2021年3月。テテマーチのブランドプロデュース事業部から『BeMe』がリリースされた。
『BeMe』とは、テテマーチ初の自社プロデュース商品であり、且つ、世の中に前例がない「コスメ本体とメイク方法のサポート動画を提供する」というパッケージだ。
この『BeMe』の開発に尽力したのが、テテマーチでブランドプロデュース事業部を推進する齋藤香奈だ。
齋藤の仕事への姿勢、それは常に「価値あるものを届ける」ことだった。
誰もしないことにチャレンジし自分のポジションを確立
新卒でWEB・動画制作の会社に営業職として入社し、転職。
2社目では、約300社のクライアントに対してASPの運用コンサルティングを行った。
「営業職はあまり自分には向いてないなって感じましたね(笑)でも挫けなかったです。自分なりに考えて、徐々に営業のメンバーとデザイナーを結ぶ役割を果たすようになりました。2社目では『インフルエンサー、ユーザー、クライアント』の三者をマッチングさせる新しいプロジェクトを自ら始めました。それぞれの会社で自分のやり方で、ポジショニングできたと思っています。」
テテマーチに入社したのは2018年4月のことだ。
当初はプランナーとしてクライアントに対し、SNSを主軸としたソリューション提案を行っていた。
施策を提案するだけでは物足りず、よりユーザーに近づき、よりスピード感を持って成果にコミットしたいと考えた齋藤は、自ら志願しディレクターに転向。さらにリーダーにも立候補した。
「立候補した理由は、仕組み化を進めたいという思いと、テテマーチの理念である『サキダチ、ヤクダツ』の影響ですね。メンバーのモチベーションを上げたり魅力を引き出すことに、やりがいを感じました。」
サキダチ、ヤクダツとは「世の中にある不安や不便を安心と便利に変え、今の“できない”を“できる”に変える」という考え方だ。
尽きない向上心と積極性をもって成長を続けた齋藤は、早期にマネージャーに昇格した。
「テテマーチに入社するまでは、ジョブ・チェンジ、ポジション・チェンジのきっかけは、自分自身の可能性をひろげるという軸でした。テテマーチに入ってからも、プラスアルファで新しい課題を準備してもらえるようになり、自らの意見も通りやすく、どんどん成長できました。
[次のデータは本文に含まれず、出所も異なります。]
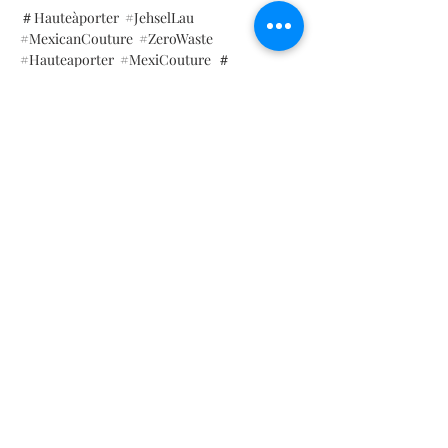
＃Hauteàporter
#JehselLau
#MexicanCouture
#ZeroWaste
#Hauteaporter
#MexiCouture
＃
Hauteâporter
製品情報
Composition:
ポリエステル90％ ポリウレタン
サイズ表
10％｜ジョーゼット ストレッチ
SIZES CHART | TABELLA TAGLIE | TABLA DE MEDIDAS |
ウォッシュ仕様
TABLEAU DES TAILLES | サイズ表
Mx: 26 | 28 | 30 | 32 | 34 | 36 | 38
● 洗濯機のサイクル デリケートまたはジェン
It: 38 | 40 | 42 | 44 | 46 | 48 | 50
トル |水温 30C または 86F
Fr: 34 | 36 | 38 | 40 | 42 | 44 | 46
コンタクト
US: 2 | 4 | 6 | 8 | 10 | 12 | 14
売り手
● 漂白剤を使用しないでください
US: XXS | XS | S | M | L | XL | XXL
よくある質問
UK: 6 | 8 | 10 | 12 | 14 | 16 | 18
● 弱火でデリケートまたはデリケートコース
Jpn: 7 | 9 | 11 | 13 | 15 | 17 | 19
お支払い方法
でタンブラー乾燥
自分のサイズがわからない場合は、次のリン
Job Position
クにアクセスして測定値を取得し、サイズを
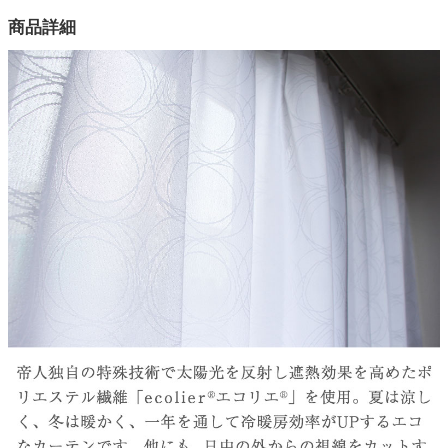
幅100×高さ176(cm)
商品詳細
幅100×高さ198(cm)
カラー
1色
生地巾
150(cm)
タテ糸組成
ポリエステル100％
ヨコ糸組成
ポリエステル100％
ヒダ倍率
1.5倍ヒダ
山仕様
2ツ山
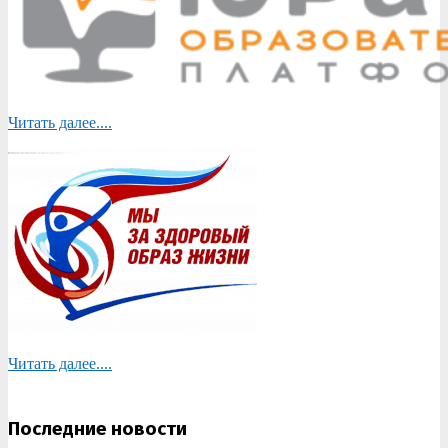
Читать далее....
Читать далее....
Последние новости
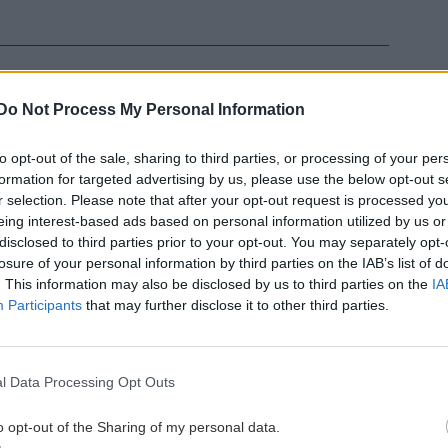
Do Not Process My Personal Information
 ΕΙΔΗΣΕΩΝ
to opt-out of the sale, sharing to third parties, or processing of your per
formation for targeted advertising by us, please use the below opt-out s
9:49
ΟΙΚΟΝΟΜΙΑ
08:38
r selection. Please note that after your opt-out request is processed y
ιξε
Μοσχάρι: "Εκτοξεύτηκε" η τιμή του
eing interest-based ads based on personal information utilized by us or
ε
κατά 28,4% από τα τέλη του 2024
disclosed to third parties prior to your opt-out. You may separately opt-
losure of your personal information by third parties on the IAB’s list of
. This information may also be disclosed by us to third parties on the
IA
ΑΘΛΗΤΙΚΑ
08:25
Participants
that may further disclose it to other third parties.
9:37
Μαραντόνα: Σε δημοπρασία η μπάλα
φιο
που άγγιξε το «χέρι του Θεού» (βίντεο)
l Data Processing Opt Outs
ΚΡΗΤΗ
08:24
o opt-out of the Sharing of my personal data.
'Έφυγε" από την ζωή ο γεωπόνος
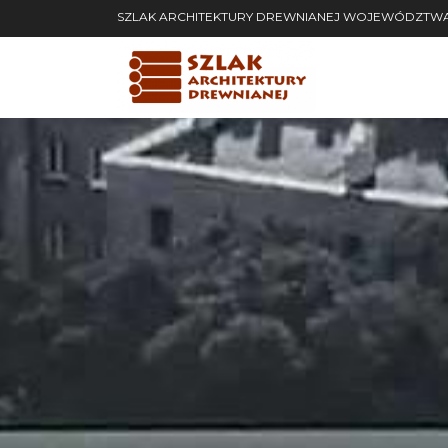
SZLAK ARCHITEKTURY DREWNIANEJ WOJEWÓDZTWA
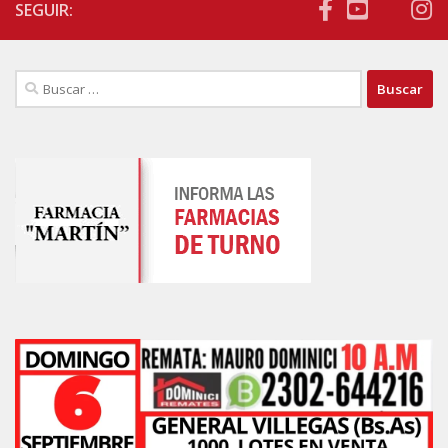
SEGUIR:
Buscar:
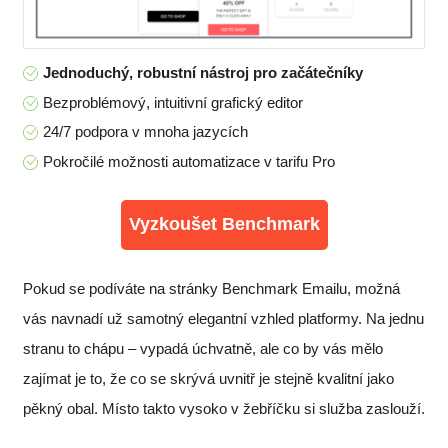
Jednoduchý, robustní nástroj pro začátečníky
Bezproblémový, intuitivní grafický editor
24/7 podpora v mnoha jazycích
Pokročilé možnosti automatizace v tarifu Pro
Vyzkoušet Benchmark
Pokud se podíváte na stránky Benchmark Emailu, možná
vás navnadí už samotný elegantní vzhled platformy. Na jednu
stranu to chápu – vypadá úchvatně, ale co by vás mělo
zajímat je to, že co se skrývá uvnitř je stejně kvalitní jako
pěkný obal. Místo takto vysoko v žebříčku si služba zaslouží.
」
0からブランドを作り価値を生み出す
そして、齋藤にとって最大の転機がやってくる。
社内で新規事業立ち上げの話が持ち上がったのだ。
新規事業には「テテマーチの新しい事業の柱をつくること」と「まだ見ぬ価値を追及して創造し、世の中や生活者にとってより良い価値提供をすること」が求められていた。
「学生時代に震災のボランティアに行ったのですが、その時に『どんなに善いことをしても、それを発信していかなければ価値あるものは人に伝わらない』って感じたんです。それが社会人になってからもずっと心の中にあって。いつか『価値のあるもの』をプロダクト(商品)として、コンセプト設計からやってみたいなという気持ちが、漠然とありました。」
齋藤のこの想いは、ヘアメイクアーティストの佐々木一蕙氏から「メイク用品を作りたい」という話が持ち込まれ、「コスメブランドを作る」というブランドプロデュース事業へと一気に舵をきることになる。
佐々木氏より話を深く聞くにつれ、齋藤は改めて自身とメイクの関係を振り返った。
「私は自分の顔やメイクに対してコンプレックスがありました。私と同じようにコンプレックスが壁となって、メイクに積極的になれない人が多くいるのでは?と考えたのです。」
そこで単にコスメを販売するのではなく、「購入したユーザーに合わせて、似合うアイメイク方法やアイブロウの描き方など、情報を届ける」というコンセプトにたどり着いた。
コスメを買う場所はどこにでもあるが、プロにメイクを教わる機会はそうはない。この状況が自分の顔やメイクに自信が持てない一つの要因になっていると考えた。 そんな課題を解決する、画期的なサービスだ。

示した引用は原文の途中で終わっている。